* _WHAT YOU WILL DO_
Search the data below for "Jasa" and report how many lines contain it, with no other text.

* _EXERCISE MATERIAL_
::::

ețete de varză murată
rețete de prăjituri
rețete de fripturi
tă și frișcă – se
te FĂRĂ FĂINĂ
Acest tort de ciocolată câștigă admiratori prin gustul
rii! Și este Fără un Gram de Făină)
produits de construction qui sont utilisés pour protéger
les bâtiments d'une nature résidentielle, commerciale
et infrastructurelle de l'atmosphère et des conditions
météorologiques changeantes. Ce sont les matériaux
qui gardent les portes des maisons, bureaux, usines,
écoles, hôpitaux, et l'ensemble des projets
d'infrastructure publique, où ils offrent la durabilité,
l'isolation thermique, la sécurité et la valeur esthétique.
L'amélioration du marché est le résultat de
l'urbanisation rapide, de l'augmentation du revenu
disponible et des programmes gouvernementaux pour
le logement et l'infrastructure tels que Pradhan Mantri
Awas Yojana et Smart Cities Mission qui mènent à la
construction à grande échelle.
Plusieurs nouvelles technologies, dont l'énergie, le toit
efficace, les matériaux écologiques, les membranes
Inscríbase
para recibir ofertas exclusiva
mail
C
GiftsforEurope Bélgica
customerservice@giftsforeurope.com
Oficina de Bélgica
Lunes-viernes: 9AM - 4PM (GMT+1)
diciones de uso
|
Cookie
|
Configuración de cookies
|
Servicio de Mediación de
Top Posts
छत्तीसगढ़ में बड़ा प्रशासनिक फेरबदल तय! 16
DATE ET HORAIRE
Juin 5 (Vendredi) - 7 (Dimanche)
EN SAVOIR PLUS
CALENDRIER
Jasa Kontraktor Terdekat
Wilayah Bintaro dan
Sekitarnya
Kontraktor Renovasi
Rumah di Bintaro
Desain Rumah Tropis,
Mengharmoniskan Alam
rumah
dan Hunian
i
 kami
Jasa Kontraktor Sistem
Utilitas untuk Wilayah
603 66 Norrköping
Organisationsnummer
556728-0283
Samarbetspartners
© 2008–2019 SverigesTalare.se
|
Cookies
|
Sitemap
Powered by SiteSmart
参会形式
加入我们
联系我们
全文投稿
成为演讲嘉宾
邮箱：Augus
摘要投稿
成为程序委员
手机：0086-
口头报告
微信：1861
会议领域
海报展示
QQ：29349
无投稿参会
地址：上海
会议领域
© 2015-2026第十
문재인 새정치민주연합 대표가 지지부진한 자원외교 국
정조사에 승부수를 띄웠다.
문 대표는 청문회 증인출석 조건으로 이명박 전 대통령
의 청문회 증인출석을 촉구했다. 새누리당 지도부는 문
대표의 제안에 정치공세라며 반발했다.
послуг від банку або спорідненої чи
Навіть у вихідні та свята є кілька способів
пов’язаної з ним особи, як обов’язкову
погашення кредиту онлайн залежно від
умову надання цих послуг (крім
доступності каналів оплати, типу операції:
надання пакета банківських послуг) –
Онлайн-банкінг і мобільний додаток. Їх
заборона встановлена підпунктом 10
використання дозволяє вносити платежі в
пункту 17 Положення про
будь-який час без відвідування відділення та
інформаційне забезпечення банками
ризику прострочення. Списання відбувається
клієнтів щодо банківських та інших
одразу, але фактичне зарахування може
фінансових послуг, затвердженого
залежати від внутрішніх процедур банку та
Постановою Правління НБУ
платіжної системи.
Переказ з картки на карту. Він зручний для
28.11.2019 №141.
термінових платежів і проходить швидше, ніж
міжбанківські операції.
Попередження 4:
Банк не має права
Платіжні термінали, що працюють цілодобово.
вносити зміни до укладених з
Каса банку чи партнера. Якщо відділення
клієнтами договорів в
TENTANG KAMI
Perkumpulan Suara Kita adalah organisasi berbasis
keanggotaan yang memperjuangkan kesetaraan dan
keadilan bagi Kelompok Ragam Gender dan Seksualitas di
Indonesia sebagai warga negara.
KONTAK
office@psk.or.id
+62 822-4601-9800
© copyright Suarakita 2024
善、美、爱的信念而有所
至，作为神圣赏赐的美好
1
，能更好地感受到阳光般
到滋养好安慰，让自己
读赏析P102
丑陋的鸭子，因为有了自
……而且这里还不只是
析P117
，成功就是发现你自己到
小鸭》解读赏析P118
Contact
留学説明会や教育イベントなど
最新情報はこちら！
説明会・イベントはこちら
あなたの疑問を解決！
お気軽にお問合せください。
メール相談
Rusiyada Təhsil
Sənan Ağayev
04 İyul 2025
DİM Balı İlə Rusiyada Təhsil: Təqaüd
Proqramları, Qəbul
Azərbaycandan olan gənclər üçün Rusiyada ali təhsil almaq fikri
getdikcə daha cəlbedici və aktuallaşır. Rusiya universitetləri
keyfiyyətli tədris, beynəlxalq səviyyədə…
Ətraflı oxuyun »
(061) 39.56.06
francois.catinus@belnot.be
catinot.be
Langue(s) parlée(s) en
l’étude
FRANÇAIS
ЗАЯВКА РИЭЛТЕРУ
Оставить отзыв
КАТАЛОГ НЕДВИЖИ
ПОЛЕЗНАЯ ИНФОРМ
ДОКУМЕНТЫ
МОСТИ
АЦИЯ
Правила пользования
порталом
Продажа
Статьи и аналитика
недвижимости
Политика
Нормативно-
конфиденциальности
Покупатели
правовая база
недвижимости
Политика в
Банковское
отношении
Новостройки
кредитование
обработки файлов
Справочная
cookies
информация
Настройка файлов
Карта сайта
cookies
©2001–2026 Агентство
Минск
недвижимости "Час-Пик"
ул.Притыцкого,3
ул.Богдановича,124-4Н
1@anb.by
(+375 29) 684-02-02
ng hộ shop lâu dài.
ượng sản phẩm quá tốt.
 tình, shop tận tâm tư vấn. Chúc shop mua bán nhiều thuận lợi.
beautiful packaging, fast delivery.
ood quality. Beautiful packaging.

::::

* _EXERCISE ANSWER_
2